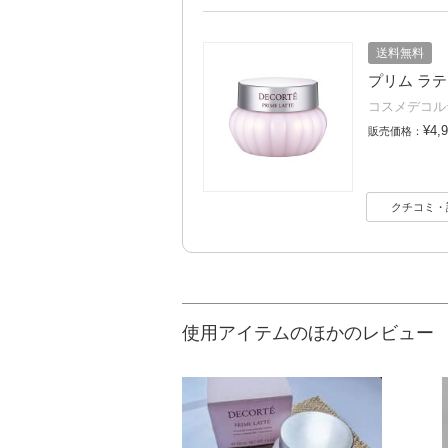
送料無料
プリム ラテ 
コスメデコル
¥4,
販売価格：
クチコミ・
使用アイテムのほかのレビュー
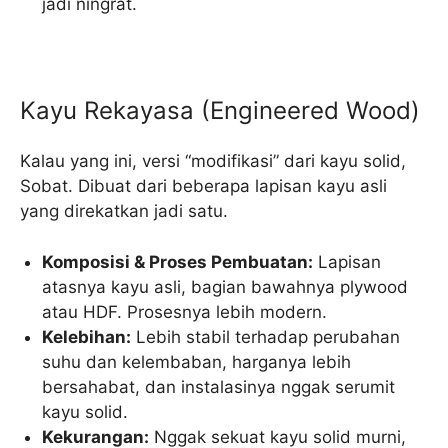
jadi ningrat.
Kayu Rekayasa (Engineered Wood)
Kalau yang ini, versi “modifikasi” dari kayu solid,
Sobat. Dibuat dari beberapa lapisan kayu asli
yang direkatkan jadi satu.
Komposisi & Proses Pembuatan:
Lapisan
atasnya kayu asli, bagian bawahnya plywood
atau HDF. Prosesnya lebih modern.
Kelebihan:
Lebih stabil terhadap perubahan
suhu dan kelembaban, harganya lebih
bersahabat, dan instalasinya nggak serumit
kayu solid.
Kekurangan:
Nggak sekuat kayu solid murni,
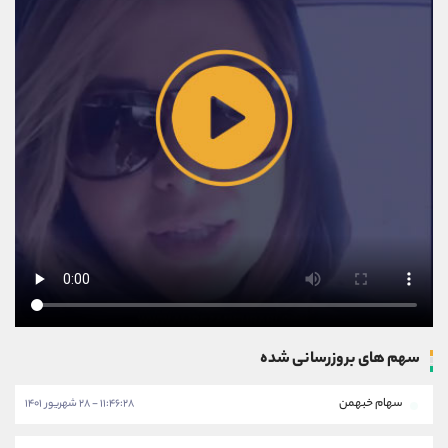
سهم های بروزرسانی شده
سهام خبهمن
۱۱:۴۶:۲۸ - ۲۸ شهریور ۱۴۰۱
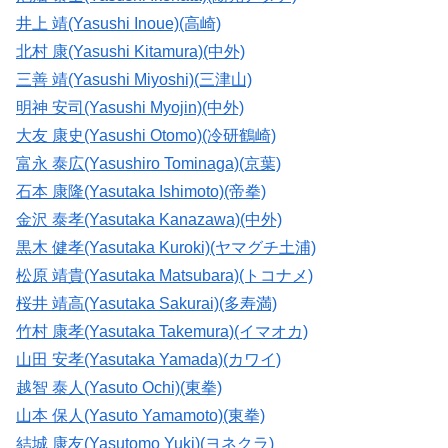
井上 靖(Yasushi Inoue)(高崎)
北村 康(Yasushi Kitamura)(中外)
三善 靖(Yasushi Miyoshi)(三津山)
明神 安司(Yasushi Myojin)(中外)
大友 康史(Yasushi Otomo)(冷研鶴崎)
富永 泰広(Yasushiro Tominaga)(京葉)
石本 康隆(Yasutaka Ishimoto)(帝拳)
金沢 泰孝(Yasutaka Kanazawa)(中外)
黒木 健孝(Yasutaka Kuroki)(ヤマグチ土浦)
松原 靖貴(Yasutaka Matsubara)(トコナメ)
桜井 靖高(Yasutaka Sakurai)(多寿満)
竹村 康孝(Yasutaka Takemura)(イマオカ)
山田 安孝(Yasutaka Yamada)(カワイ)
越智 泰人(Yasuto Ochi)(東拳)
山本 保人(Yasuto Yamamoto)(東拳)
結城 康友(Yasutomo Yuki)(ヨネクラ)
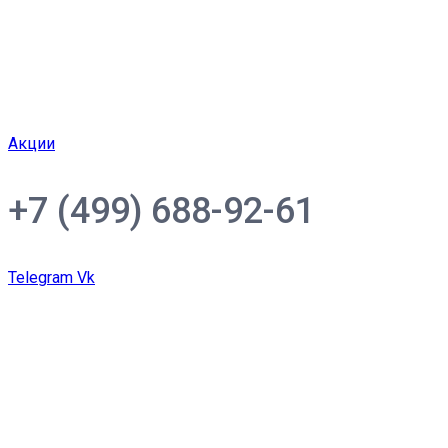
Акции
+7 (499) 688-92-61
Telegram
Vk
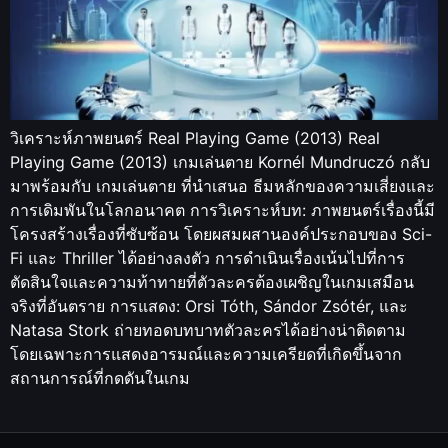
วิเคราะห์ภาพยนตร์ Real Playing Game (2013) Real
Playing Game (2013) เกมเล่นตาย Kornél Mundruczó กลับ
มาพร้อมกับ เกมเล่นตาย ที่นำเสนอ ธีมหลักของความเสี่ยงและ
การเดิมพันในโลกอนาคต การวิเคราะห์บท: ภาพยนตร์เรื่องนี้มี
โครงสร้างเรื่องที่ซับซ้อน โดยผสมผสานองค์ประกอบของ Sci-
Fi และ Thriller ได้อย่างลงตัว การดำเนินเรื่องเน้นไปที่การ
ตัดสินใจและความท้าทายที่ตัวละครต้องเผชิญในเกมเสมือน
จริงที่อันตราย การแสดง: Orsi Tóth, Sándor Zsótér, และ
Natasa Stork ถ่ายทอดบทบาทตัวละครได้อย่างน่าติดตาม
โดยเฉพาะการแสดงอารมณ์และความเครียดที่เกิดขึ้นจาก
สถานการณ์ที่กดดันในเกม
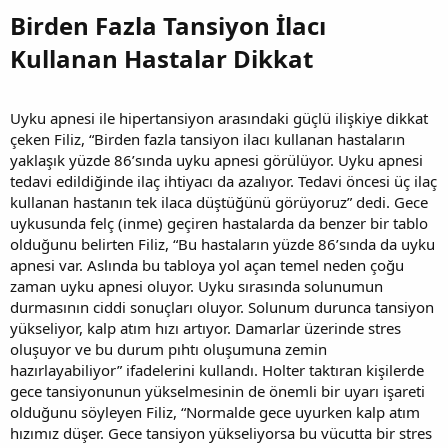
Birden Fazla Tansiyon İlacı
Kullanan Hastalar Dikkat
Uyku apnesi ile hipertansiyon arasındaki güçlü ilişkiye dikkat
çeken Filiz, “Birden fazla tansiyon ilacı kullanan hastaların
yaklaşık yüzde 86’sında uyku apnesi görülüyor. Uyku apnesi
tedavi edildiğinde ilaç ihtiyacı da azalıyor. Tedavi öncesi üç ilaç
kullanan hastanın tek ilaca düştüğünü görüyoruz” dedi. Gece
uykusunda felç (inme) geçiren hastalarda da benzer bir tablo
olduğunu belirten Filiz, “Bu hastaların yüzde 86’sında da uyku
apnesi var. Aslında bu tabloya yol açan temel neden çoğu
zaman uyku apnesi oluyor. Uyku sırasında solunumun
durmasının ciddi sonuçları oluyor. Solunum durunca tansiyon
yükseliyor, kalp atım hızı artıyor. Damarlar üzerinde stres
oluşuyor ve bu durum pıhtı oluşumuna zemin
hazırlayabiliyor” ifadelerini kullandı. Holter taktıran kişilerde
gece tansiyonunun yükselmesinin de önemli bir uyarı işareti
olduğunu söyleyen Filiz, “Normalde gece uyurken kalp atım
hızımız düşer. Gece tansiyon yükseliyorsa bu vücutta bir stres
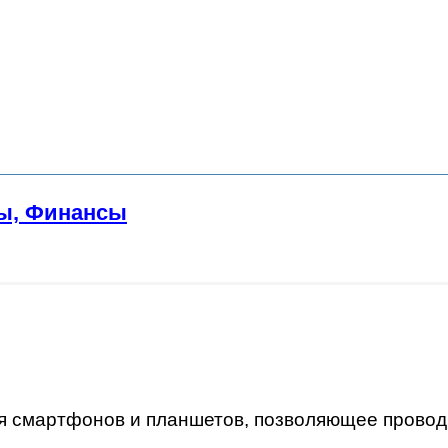
ы, Финансы
 смартфонов и планшетов, позволяющее провод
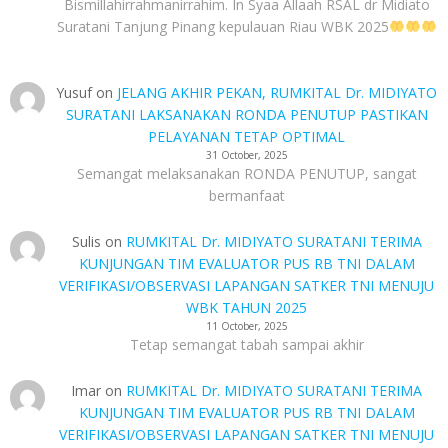
Bismillahirrahmanirrahim. In Syaa Allaah RSAL dr Midiato
Suratani Tanjung Pinang kepulauan Riau WBK 2025
Yusuf
on
JELANG AKHIR PEKAN, RUMKITAL Dr. MIDIYATO
SURATANI LAKSANAKAN RONDA PENUTUP PASTIKAN
PELAYANAN TETAP OPTIMAL
31 October, 2025
Semangat melaksanakan RONDA PENUTUP, sangat
bermanfaat
Sulis
on
RUMKITAL Dr. MIDIYATO SURATANI TERIMA
KUNJUNGAN TIM EVALUATOR PUS RB TNI DALAM
VERIFIKASI/OBSERVASI LAPANGAN SATKER TNI MENUJU
WBK TAHUN 2025
11 October, 2025
Tetap semangat tabah sampai akhir
Imar
on
RUMKITAL Dr. MIDIYATO SURATANI TERIMA
KUNJUNGAN TIM EVALUATOR PUS RB TNI DALAM
VERIFIKASI/OBSERVASI LAPANGAN SATKER TNI MENUJU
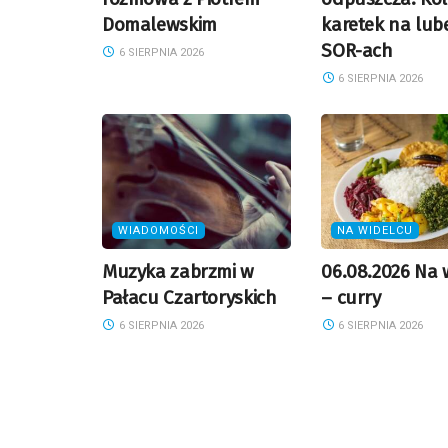
Domalewskim
karetek na lub
SOR-ach
6 SIERPNIA 2026
6 SIERPNIA 2026
WIADOMOŚCI
NA WIDELCU
Muzyka zabrzmi w
06.08.2026 Na 
Pałacu Czartoryskich
– curry
6 SIERPNIA 2026
6 SIERPNIA 2026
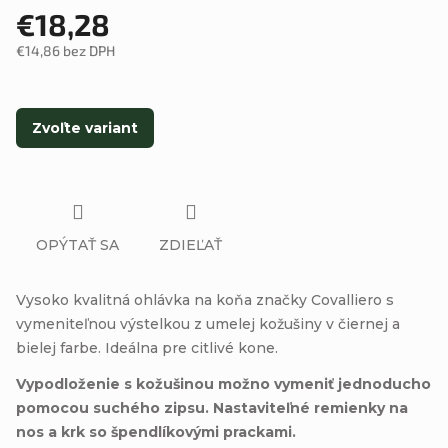
€18,28
€14,86 bez DPH
Jednotková
cena:
Zvoľte variant
OPÝTAŤ SA
ZDIEĽAŤ
Vysoko kvalitná ohlávka na koňa značky Covalliero s
vymeniteľnou výstelkou z umelej kožušiny v čiernej a
bielej farbe. Ideálna pre citlivé kone.
Vypodloženie s kožušinou možno vymeniť jednoducho
pomocou suchého zipsu. Nastaviteľné remienky na
nos a krk so špendlíkovými prackami.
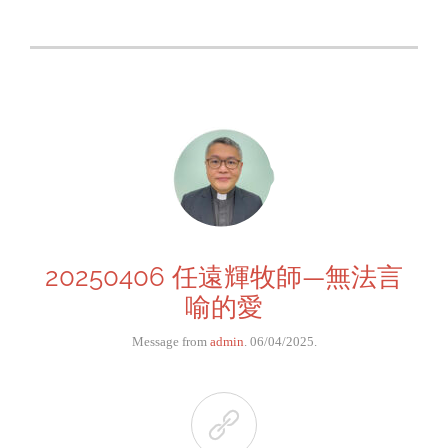
20250406 任遠輝牧師—無法言
喻的愛
Message from
admin
. 06/04/2025.

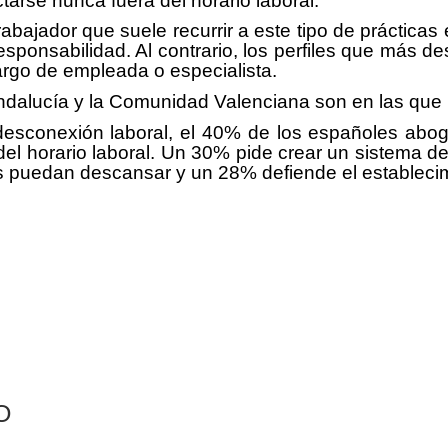
tarse nunca fuera del horario laboral.
l trabajador que suele recurrir a este tipo de prácti
esponsabilidad. Al contrario, los perfiles que más d
argo de empleada o especialista.
dalucía y la Comunidad Valenciana son en las que 
esconexión laboral, el 40% de los españoles abog
 del horario laboral. Un 30% pide crear un sistema
s puedan descansar y un 28% defiende el establecimi
O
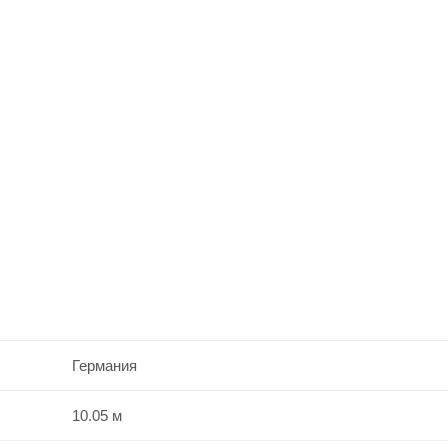
Германия
10.05 м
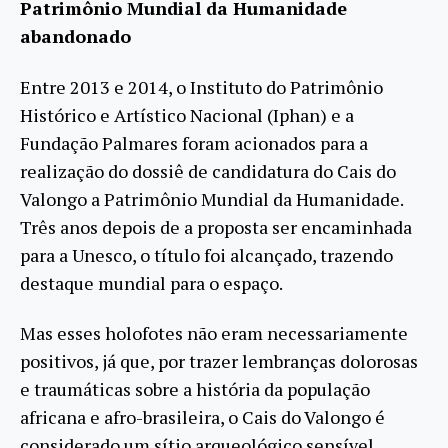
Patrimônio Mundial da Humanidade
abandonado
Entre 2013 e 2014, o Instituto do Patrimônio
Histórico e Artístico Nacional (Iphan) e a
Fundação Palmares foram acionados para a
realização do dossiê de candidatura do Cais do
Valongo a Patrimônio Mundial da Humanidade.
Três anos depois de a proposta ser encaminhada
para a Unesco, o título foi alcançado, trazendo
destaque mundial para o espaço.
Mas esses holofotes não eram necessariamente
positivos, já que, por trazer lembranças dolorosas
e traumáticas sobre a história da população
africana e afro-brasileira, o Cais do Valongo é
considerado um sítio arqueológico sensível.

^^^^^^^^

#### EXERCISE DESCRIPTION
Without the pictures, write out the whole listing above exactly as it appears.

#### REPLY
送料無料
プリム ラテ 
コスメデコル
¥4,
販売価格：
クチコミ・
使用アイテムのほかのレビュー
jadi ningrat.
Kayu Rekayasa (Engineered Wood)
Kalau yang ini, versi “modifikasi” dari kayu solid,
Sobat. Dibuat dari beberapa lapisan kayu asli
yang direkatkan jadi satu.
Komposisi & Proses Pembuatan:
Lapisan
atasnya kayu asli, bagian bawahnya plywood
atau HDF. Prosesnya lebih modern.
Kelebihan:
Lebih stabil terhadap perubahan
suhu dan kelembaban, harganya lebih
bersahabat, dan instalasinya nggak serumit
kayu solid.
Kekurangan:
Nggak sekuat kayu solid murni,
سهم های بروزرسانی شده
سهام خبهمن
۱۱:۴۶:۲۸ - ۲۸ شهریور ۱۴۰۱
井上 靖(Yasushi Inoue)(高崎)
北村 康(Yasushi Kitamura)(中外)
三善 靖(Yasushi Miyoshi)(三津山)
明神 安司(Yasushi Myojin)(中外)
大友 康史(Yasushi Otomo)(冷研鶴崎)
富永 泰広(Yasushiro Tominaga)(京葉)
石本 康隆(Yasutaka Ishimoto)(帝拳)
金沢 泰孝(Yasutaka Kanazawa)(中外)
黒木 健孝(Yasutaka Kuroki)(ヤマグチ土浦)
松原 靖貴(Yasutaka Matsubara)(トコナメ)
桜井 靖高(Yasutaka Sakurai)(多寿満)
竹村 康孝(Yasutaka Takemura)(イマオカ)
山田 安孝(Yasutaka Yamada)(カワイ)
越智 泰人(Yasuto Ochi)(東拳)
山本 保人(Yasuto Yamamoto)(東拳)
結城 康友(Yasutomo Yuki)(ヨネクラ)
Акции
+7 (499) 688-92-61
Telegram
Vk
วิเคราะห์ภาพยนตร์ Real Playing Game (2013) Real
Playing Game (2013) เกมเล่นตาย Kornél Mundruczó กลับ
มาพร้อมกับ เกมเล่นตาย ที่นำเสนอ ธีมหลักของความเสี่ยงและ
การเดิมพันในโลกอนาคต การวิเคราะห์บท: ภาพยนตร์เรื่องนี้มี
โครงสร้างเรื่องที่ซับซ้อน โดยผสมผสานองค์ประกอบของ Sci-
Fi และ Thriller ได้อย่างลงตัว การดำเนินเรื่องเน้นไปที่การ
ตัดสินใจและความท้าทายที่ตัวละครต้องเผชิญในเกมเสมือน
จริงที่อันตราย การแสดง: Orsi Tóth, Sándor Zsótér, และ
Natasa Stork ถ่ายทอดบทบาทตัวละครได้อย่างน่าติดตาม
โดยเฉพาะการแสดงอารมณ์และความเครียดที่เกิดขึ้นจาก
สถานการณ์ที่กดดันในเกม
Birden Fazla Tansiyon İlacı
Kullanan Hastalar Dikkat
Uyku apnesi ile hipertansiyon arasındaki güçlü ilişkiye dikkat
çeken Filiz, “Birden fazla tansiyon ilacı kullanan hastaların
yaklaşık yüzde 86’sında uyku apnesi görülüyor. Uyku apnesi
tedavi edildiğinde ilaç ihtiyacı da azalıyor. Tedavi öncesi üç ilaç
kullanan hastanın tek ilaca düştüğünü görüyoruz” dedi. Gece
uykusunda felç (inme) geçiren hastalarda da benzer bir tablo
olduğunu belirten Filiz, “Bu hastaların yüzde 86’sında da uyku
apnesi var. Aslında bu tabloya yol açan temel neden çoğu
zaman uyku apnesi oluyor. Uyku sırasında solunumun
durmasının ciddi sonuçları oluyor. Solunum durunca tansiyon
yükseliyor, kalp atım hızı artıyor. Damarlar üzerinde stres
oluşuyor ve bu durum pıhtı oluşumuna zemin
hazırlayabiliyor” ifadelerini kullandı. Holter taktıran kişilerde
gece tansiyonunun yükselmesinin de önemli bir uyarı işareti
olduğunu söyleyen Filiz, “Normalde gece uyurken kalp atım
hızımız düşer. Gece tansiyon yükseliyorsa bu vücutta bir stres
ы, Финансы
 смартфонов и планшетов, позволяющее провод
Bismillahirrahmanirrahim. In Syaa Allaah RSAL dr Midiato
Suratani Tanjung Pinang kepulauan Riau WBK 2025
Yusuf
on
JELANG AKHIR PEKAN, RUMKITAL Dr. MIDIYATO
SURATANI LAKSANAKAN RONDA PENUTUP PASTIKAN
PELAYANAN TETAP OPTIMAL
31 October, 2025
Semangat melaksanakan RONDA PENUTUP, sangat
bermanfaat
Sulis
on
RUMKITAL Dr. MIDIYATO SURATANI TERIMA
KUNJUNGAN TIM EVALUATOR PUS RB TNI DALAM
VERIFIKASI/OBSERVASI LAPANGAN SATKER TNI MENUJU
WBK TAHUN 2025
11 October, 2025
Tetap semangat tabah sampai akhir
Imar
on
RUMKITAL Dr. MIDIYATO SURATANI TERIMA
KUNJUNGAN TIM EVALUATOR PUS RB TNI DALAM
VERIFIKASI/OBSERVASI LAPANGAN SATKER TNI MENUJU
Domalewskim
karetek na lub
SOR-ach
6 SIERPNIA 2026
6 SIERPNIA 2026
WIADOMOŚCI
NA WIDELCU
Muzyka zabrzmi w
06.08.2026 Na 
Pałacu Czartoryskich
– curry
6 SIERPNIA 2026
6 SIERPNIA 2026
€18,28
€14,86 bez DPH
Jednotková
cena:
Zvoľte variant
OPÝTAŤ SA
ZDIEĽAŤ
Vysoko kvalitná ohlávka na koňa značky Covalliero s
vymeniteľnou výstelkou z umelej kožušiny v čiernej a
bielej farbe. Ideálna pre citlivé kone.
Vypodloženie s kožušinou možno vymeniť jednoducho
pomocou suchého zipsu. Nastaviteľné remienky na
nos a krk so špendlíkovými prackami.
20250406 任遠輝牧師—無法言
喻的愛
Message from
admin
. 06/04/2025.

tarse nunca fuera del horario laboral.
l trabajador que suele recurrir a este tipo de prácti
esponsabilidad. Al contrario, los perfiles que más d
argo de empleada o especialista.
dalucía y la Comunidad Valenciana son en las que 
esconexión laboral, el 40% de los españoles abog
 del horario laboral. Un 30% pide crear un sistema
s puedan descansar y un 28% defiende el establecimi
O
Германия
10.05 м
Patrimônio Mundial da Humanidade
abandonado
Entre 2013 e 2014, o Instituto do Patrimônio
Histórico e Artístico Nacional (Iphan) e a
Fundação Palmares foram acionados para a
realização do dossiê de candidatura do Cais do
Valongo a Patrimônio Mundial da Humanidade.
Três anos depois de a proposta ser encaminhada
para a Unesco, o título foi alcançado, trazendo
destaque mundial para o espaço.
Mas esses holofotes não eram necessariamente
positivos, já que, por trazer lembranças dolorosas
e traumáticas sobre a história da população
africana e afro-brasileira, o Cais do Valongo é
considerado um sítio arqueológico sensível.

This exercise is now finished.